**** Data for this task
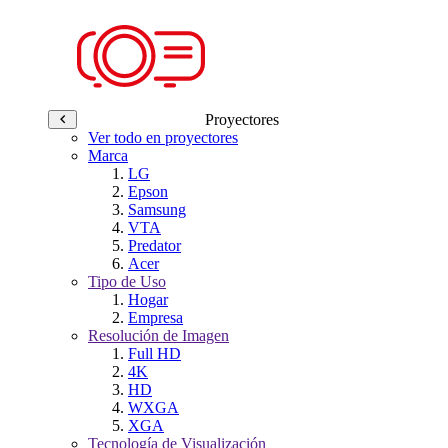
Proyectores
Ver todo en proyectores
Marca
LG
Epson
Samsung
VTA
Predator
Acer
Tipo de Uso
Hogar
Empresa
Resolución de Imagen
Full HD
4K
HD
WXGA
XGA
Tecnología de Visualización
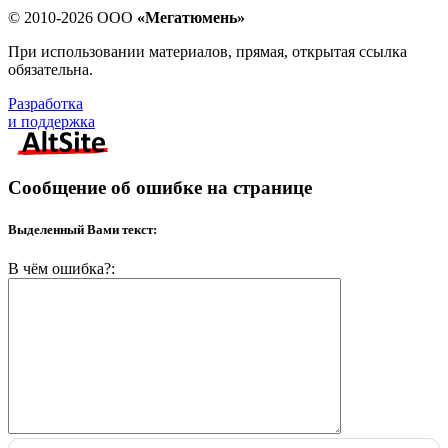
© 2010-2026 ООО
«Мегатюмень»
При использовании материалов, прямая, открытая ссылка
обязательна.
Разработка
и поддержка
Сообщение об ошибке на странице
Выделенный Вами текст:
В чём ошибка?:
********
▸ **Instructions to follow**: Print the data word for word and omit the pictures.

▸ **Result of this exercise**:
Proyectores
Ver todo en proyectores
Marca
LG
Epson
Samsung
VTA
Predator
Acer
Tipo de Uso
Hogar
Empresa
Resolución de Imagen
Full HD
4K
HD
WXGA
XGA
Tecnología de Visualización
© 2010-2026 ООО
«Мегатюмень»
При использовании материалов, прямая, открытая ссылка
обязательна.
Разработка
и поддержка
Сообщение об ошибке на странице
Выделенный Вами текст:
В чём ошибка?:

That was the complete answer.